📊

Understanding Logistic Regression Basics

Apr 28, 2025

Logistic Regression Lecture Notes

Overview

  • Logistic Regression: Widely used for classification tasks.
  • Example: Classifying tumors as malignant or benign.
    • Label 1 (Yes) for malignant.
    • Label 0 (No) for benign.

Key Concepts

Graphical Representation

  • Horizontal Axis: Tumor size.
  • Vertical Axis: Classification labels (0 or 1).
  • Linear regression is ineffective for this task.
  • Logistic regression fits an S-shaped curve (sigmoid function).
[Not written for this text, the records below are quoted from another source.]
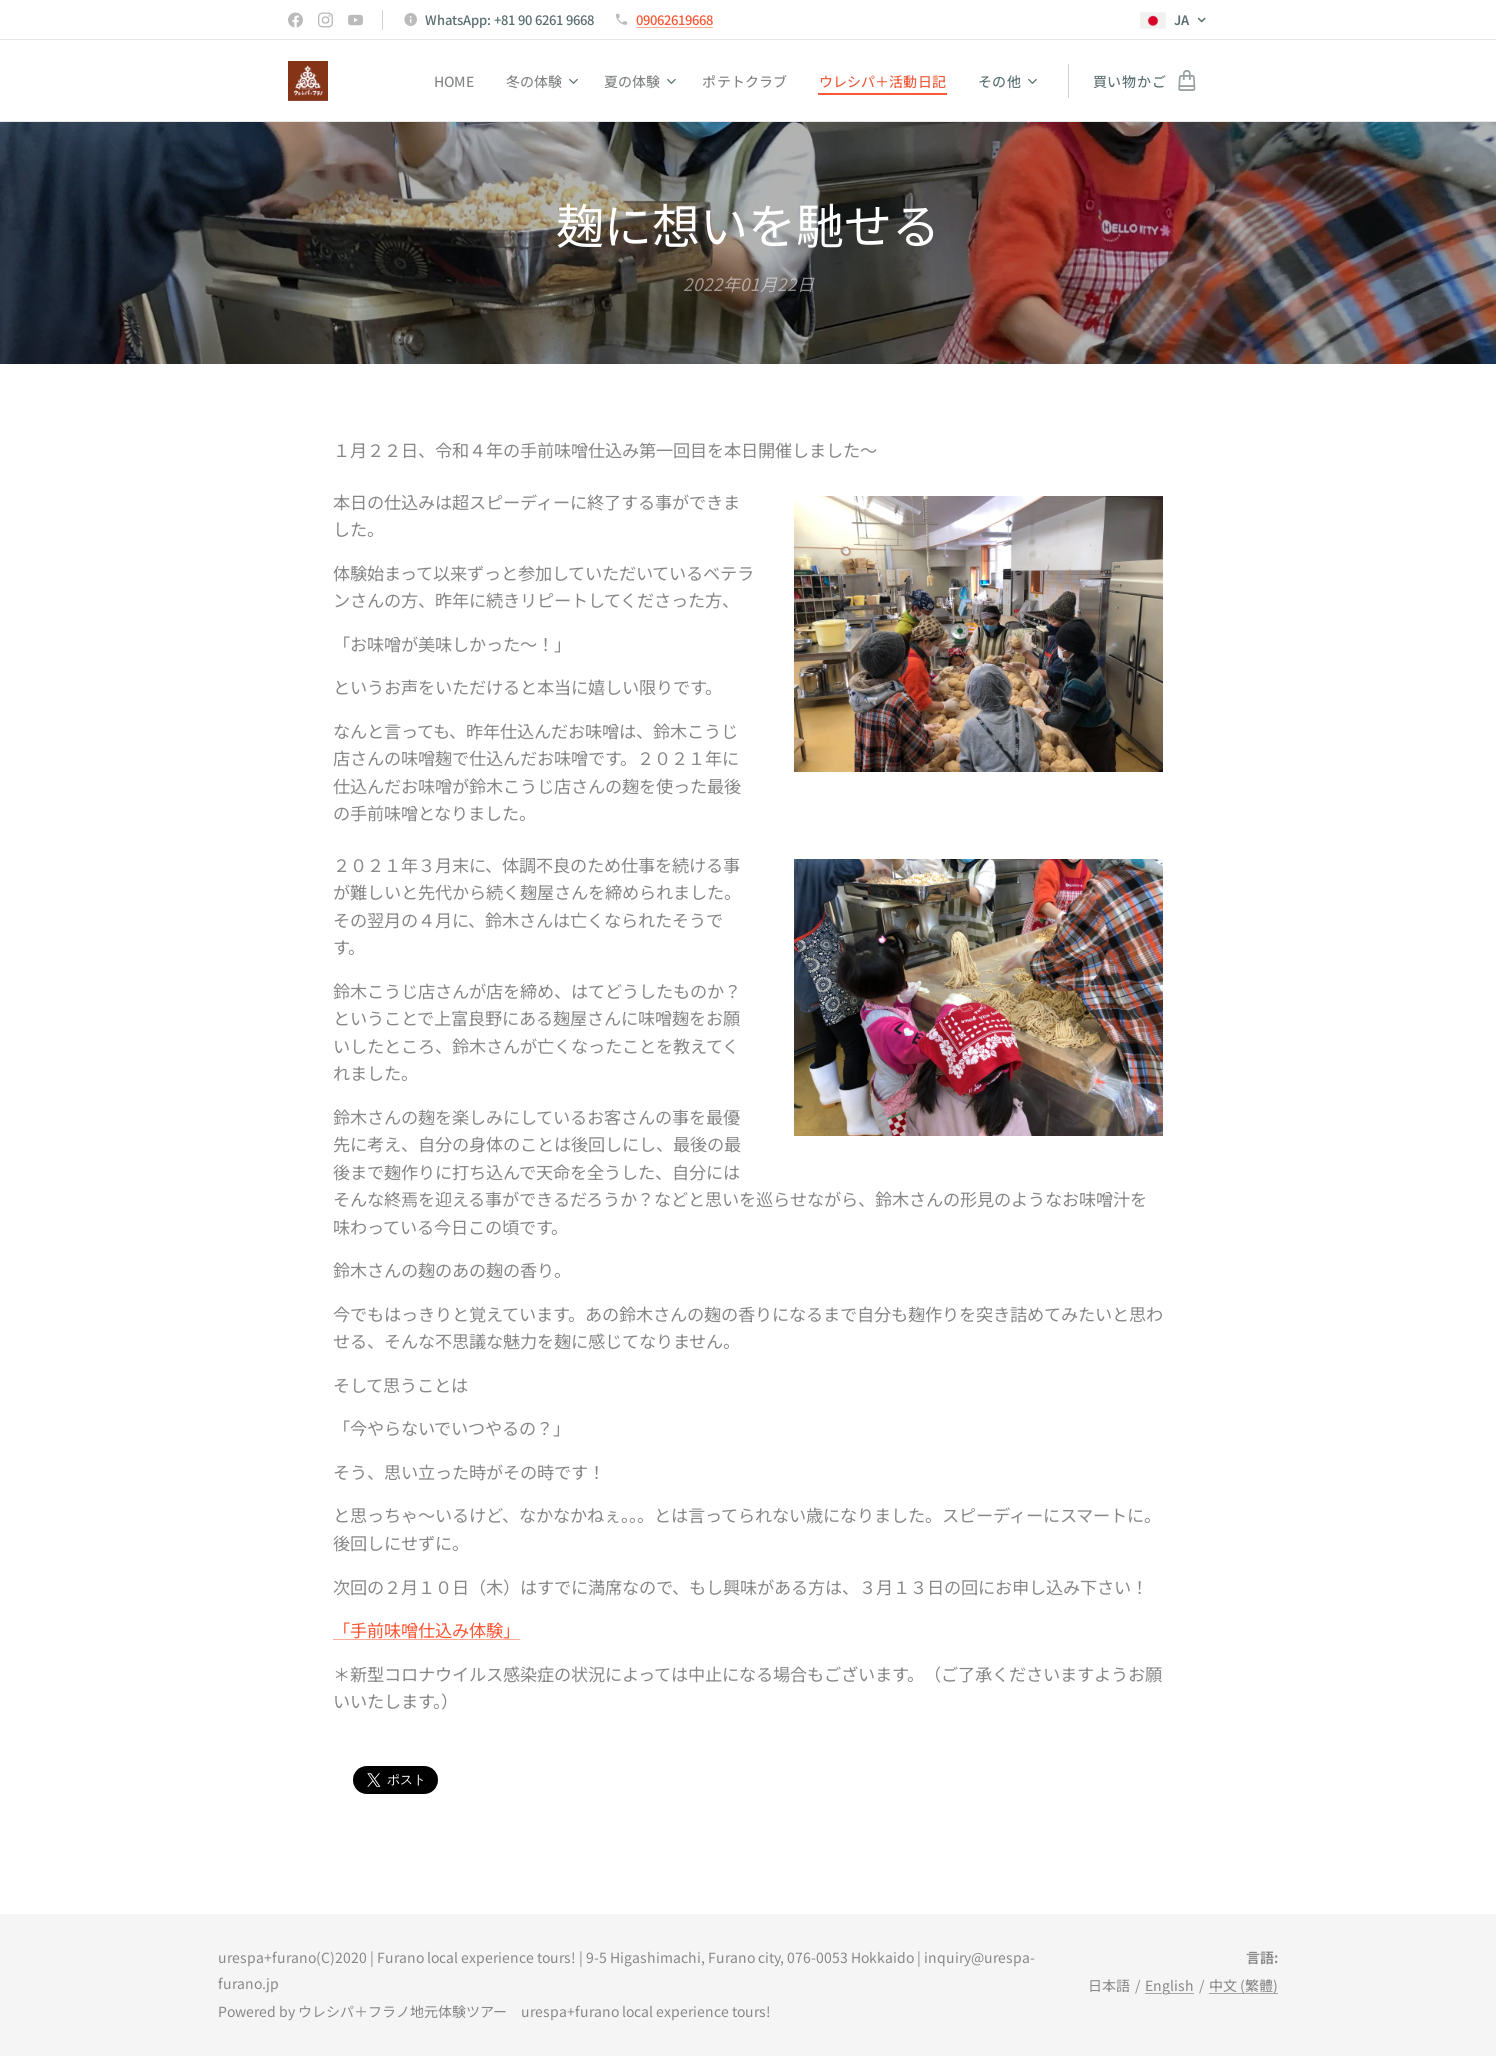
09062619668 (674, 19)
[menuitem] (444, 81)
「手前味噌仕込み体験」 (426, 1629)
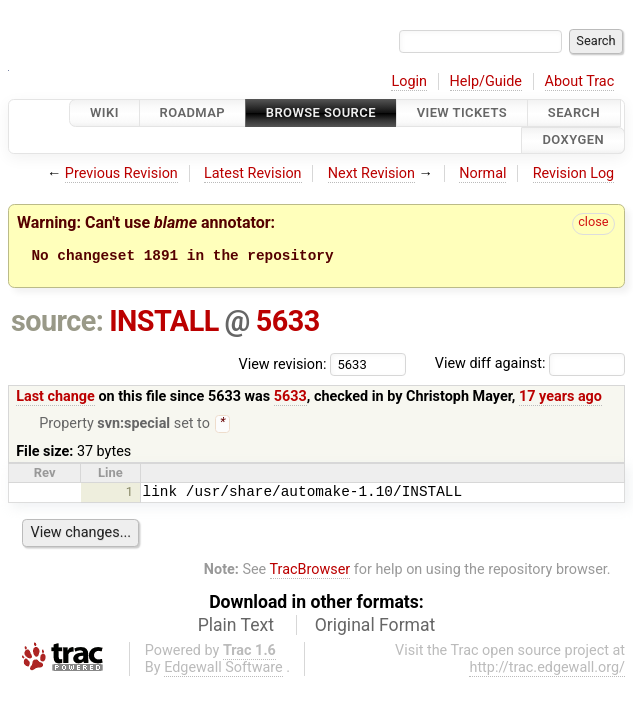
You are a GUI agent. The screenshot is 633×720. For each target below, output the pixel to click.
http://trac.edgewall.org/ (547, 669)
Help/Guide (486, 81)
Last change (55, 396)
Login (409, 81)
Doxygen (573, 140)
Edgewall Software (223, 669)
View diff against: (530, 363)
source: (57, 321)
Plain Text (236, 627)
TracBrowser (310, 571)
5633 (288, 321)
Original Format (375, 627)
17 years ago (560, 396)
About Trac (580, 81)
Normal (482, 173)
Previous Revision (121, 173)
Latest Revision (253, 173)
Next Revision (371, 173)
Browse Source (321, 112)
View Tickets (462, 112)
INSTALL (164, 321)
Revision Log (574, 173)
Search (574, 112)
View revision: (283, 363)
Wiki (104, 112)
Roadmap (193, 112)
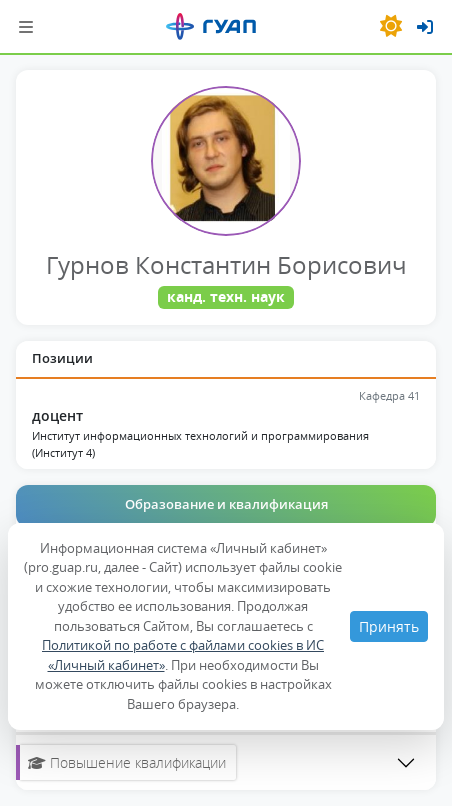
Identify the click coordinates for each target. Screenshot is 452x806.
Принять (389, 626)
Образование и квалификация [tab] (226, 504)
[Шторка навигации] (26, 26)
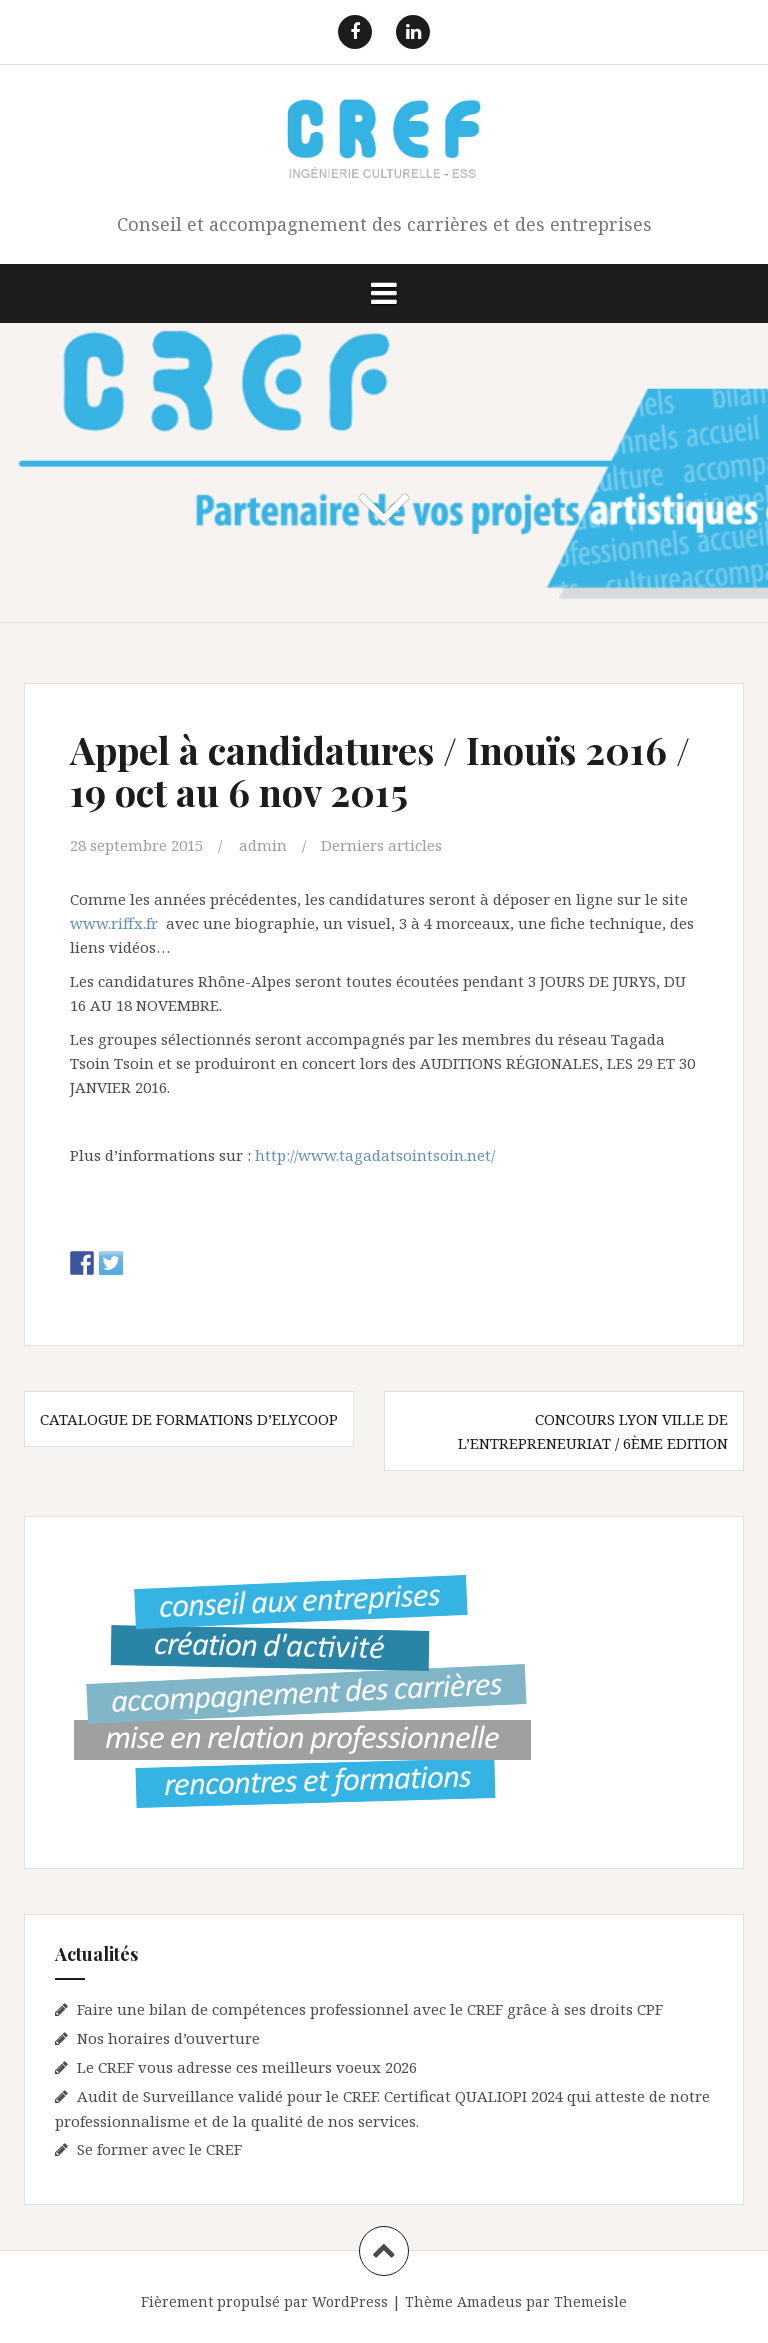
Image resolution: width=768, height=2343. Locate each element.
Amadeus (489, 2301)
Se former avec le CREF (159, 2149)
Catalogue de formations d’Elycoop (189, 1419)
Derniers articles (381, 845)
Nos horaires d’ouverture (168, 2038)
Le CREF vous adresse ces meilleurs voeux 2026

Sigmoid (Logistic) Function

  • Outputs values between 0 and 1.
  • Formula: ( G(Z) = \frac{1}{1 + e^{-Z}} )
    • (e): Mathematical constant (~2.7).
    • (Z): Can take negative and positive values.
  • Behavior:
    • As (Z) increases, ( G(Z) ) approaches 1.
    • As (Z) decreases, ( G(Z) ) approaches 0.
    • At (Z = 0), ( G(Z) = 0.5 ).

Logistic Regression Model

  • Two steps:
    1. Compute (Z = w \cdot X + b).
    2. Pass (Z) through the sigmoid function to get a probability (0 to 1).
  • Formula: ( f(X) = G(w \cdot X + b) = \frac{1}{1 + e^{-(w \cdot X + b)}} )

Interpretation

  • Probability output of being class 1 (malignant in tumor example).
  • Example: Output 0.7 means a 70% chance of malignancy.
  • Complementary probability (1 - output) represents probability of the opposite class.

Mathematical Notation

  • ( f(X) = P(Y = 1 | X; w, b) )
    • ( ; ): Parameters (w) and (b) affecting probability.
    • Not crucial for basic understanding but may appear in literature.

Practical Application

  • Logistic regression used in internet advertising.
  • Determines ad display decisions on large websites.

Further Learning

  • Next video to cover:
    • Details and visualizations of logistic regression.
    • Concept of decision boundary.
    • Mapping model outputs to binary predictions.

Optional Lab

  • Implement and visualize the sigmoid function in code.
  • Provided code for practice.

Conclusion

  • Understanding logistic regression is key for classification tasks.
  • Explored basic concept and formula.
  • Upcoming content to deepen understanding of logistic regression.